Often you'll hear people talking about lamps wired in series or parallel. The following is a simple explanation of what that means.
The diagram below shows 10 lamps wired in series. In this example, each lamp is rated @ 2.4 Volts. Assuming the lamps are all identical (same voltage and current ratings), the incoming 24V will be shared evenly among them. In that case, the required supply voltage is simply 10 (# of lamps) x 2.4V (lamp voltage). If any lamp is removed (or burns open circuit), the circuit is interrupted and the whole series string will go out.
Some Christmas light strings use lamps that go short circuit when the filament fails. In this case, the circuit continuity is maintained and the remaining lamps stay lit. The down side however is that the supply voltage is now shared by the remaining lamps. In the 10 lamp example, this means each of the 9 remaining good lamps now has 2.66V applied. The higher voltage makes them glow brighter, but will reduce the life of those lamps, possibly causing more to fail. If this happens, the remaining lamps will each see a greater increase in voltage, causing rapid failure. This is why you should replace a defective lamp before the rest of the series string is stressed too much.
For a series lamp circuit, the current drawn from the power supply is the same as the lamp's current rating. If the lamps in our example were rated @ 2.4V and 0.3W each, they would each have a current rating of 0.125A (125mA). Because they are in series, the current drawn from the power supply is still 125mA. The total power draw for the string is 3W. You'll notice that this total can be calculated in two ways. The first is simply the lamp wattage multiplied by the number of lamps (0.3W x 10). The second is the supply voltage multiplied by the lamp current (24 x 0.125).
The diagram below shows 10 lamps wired in parallel. In this example, each lamp is rated @ 12 Volts. That's the same as the incoming supply voltage. If any lamp is removed or burns out (goes open circuit), the remaining lamps will stay lit.
For a parallel lamp circuit, the current drawn from the power supply is the sum of all of the lamp current ratings.

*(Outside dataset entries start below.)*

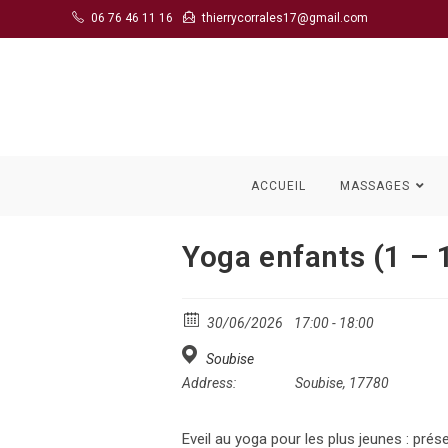
Skip
06 76 46 11 16
thierrycorrales17@gmail.com
to
content
ACCUEIL
MASSAGES
Yoga enfants (1 – 
30/06/2026
17:00 - 18:00
Soubise
Address:
Soubise, 17780
Eveil au yoga pour les plus jeunes : pr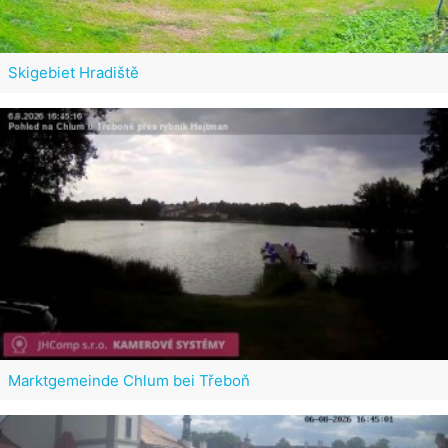
Skigebiet Hradiště
Marktgemeinde Chlum bei Třeboň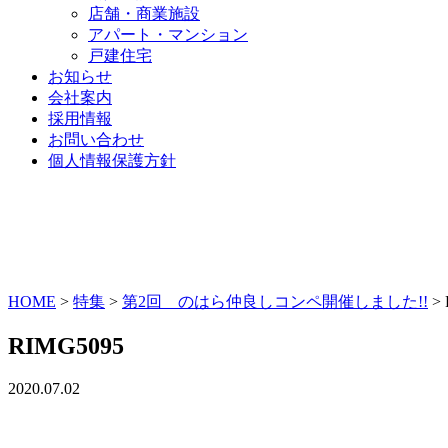
店舗・商業施設
アパート・マンション
戸建住宅
お知らせ
会社案内
採用情報
お問い合わせ
個人情報保護方針
HOME
>
特集
>
第2回 のはら仲良しコンペ開催しました!!
>
RIMG5095
2020.07.02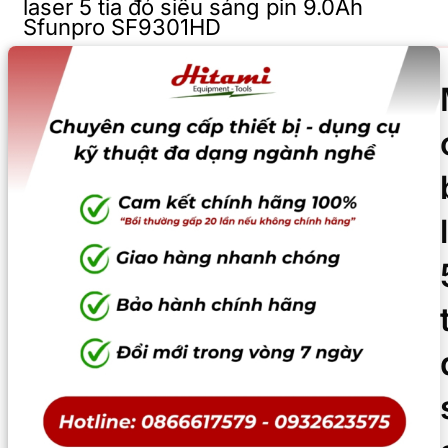
laser 5 tia đỏ siêu sáng pin 9.0Ah
Sfunpro SF9301HD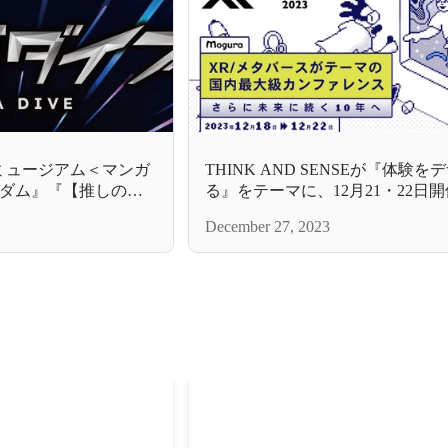
ミュージアム＜マンガ
THINK AND SENSEが『体験
ダム』『【推しの
る』をテーマに、12月21・22日開
LY』を過去最⼤規模で
Kaigi 2023』に出展
December 27, 2023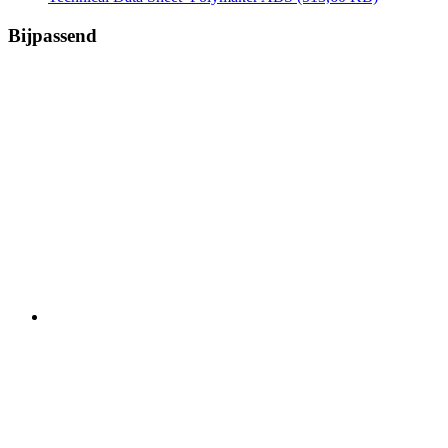
Bijpassend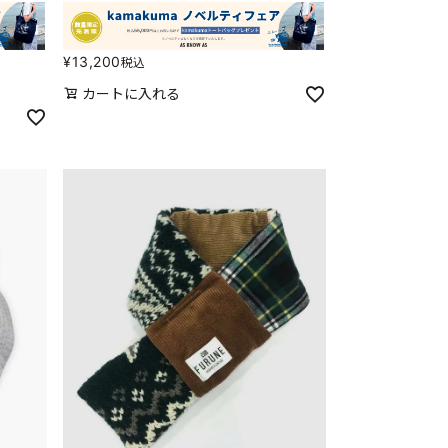
¥
13,200
税込
カートに入れる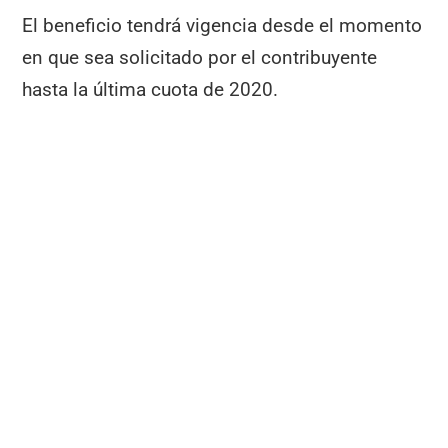
El beneficio tendrá vigencia desde el momento
en que sea solicitado por el contribuyente
hasta la última cuota de 2020.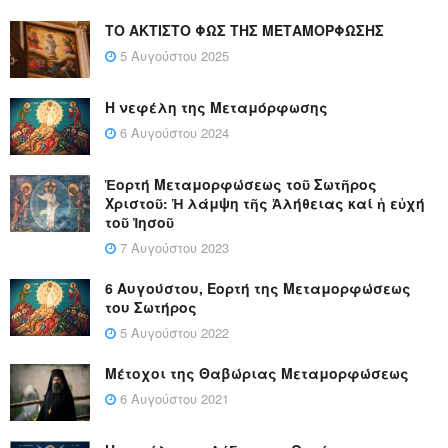
ΤΟ ΑΚΤΙΣΤΟ ΦΩΣ ΤΗΣ ΜΕΤΑΜΟΡΦΩΣΗΣ
5 Αυγούστου 2025
Η νεφέλη της Μεταμόρφωσης
6 Αυγούστου 2024
Ἑορτή Μεταμορφώσεως τοῦ Σωτῆρος
Χριστοῦ: Ἡ λάμψη τῆς Ἀλήθειας καί ἡ εὐχή
τοῦ Ἰησοῦ
7 Αυγούστου 2023
6 Αυγούστου, Εορτή της Μεταμορφώσεως
του Σωτήρος
5 Αυγούστου 2022
Μέτοχοι της Θαβώριας Μεταμορφώσεως
6 Αυγούστου 2021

If the lamps in our example were rated @ 12V and 0.3W each, they would each have a current rating of 0.025A (25mA). Because they are wired in parallel, the current drawn from the power supply is 0.25A (250mA), while the total power draw for the string is 3W. This wattage total can be calculated in two ways. First, simply multiply the lamp wattage by the number of lamps (0.3W x 10). Second, multiply the supply voltage by the total lamp current (12 x 0.25).
How About Both!
Christmas light strings often use a mixture of series and parallel wiring. Groups of lamps are wired in series, and several of these series strings are connected in parallel. A lamp failure in one series string will not affect the operation of the other series strings.
In the example below, there are 3 series strings of lamps. Each series string requires 24V (2.4V x 10 lamps). As you can see, the ends of each of the 3 series strings are wired in parallel. The series strings are not dependent on each other. Assuming each lamp is rated @ 2.4V and 0.3W, the total wattage of this series/parallel string is 9W (0.3W x 30 lamps). The current drawn from the 24V power would be 0.375W (375mA).
Series lamp wiring can reduce the wire size required due to the lower current. Its main downfall is the inter-dependence of all lamps. One other issue is that all lamps in a series string must be exactly the same current rating, otherwise they will not share the voltage well with blown lamps the result.
Parallel strings do not require that all lamps be the same current rating. They also don't suffer from the "one lamp blows and a whole section goes out" problem. The main drawback is the increased current draw which necessitates thicker wiring. Voltage drop in the parallel cabling can also result in the lamps at the far end of the cable being not as bright as the ones nearest the power feed end.